Assigned task — Pictures aside, repeat every entry exactly.
-- The data follows --
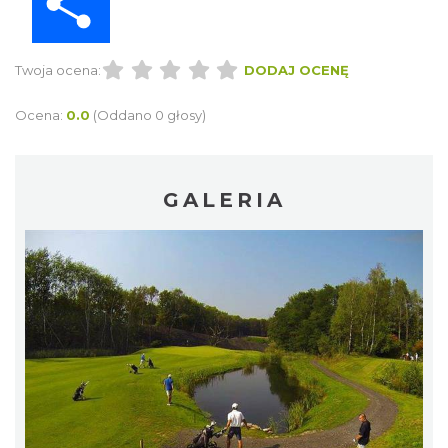
Twoja ocena:
DODAJ OCENĘ
Ocena:
0.0
(Oddano 0 głosy)
GALERIA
-- The data concluded --
Result below —
Twoja ocena:
DODAJ OCENĘ
Ocena:
0.0
(Oddano 0 głosy)
GALERIA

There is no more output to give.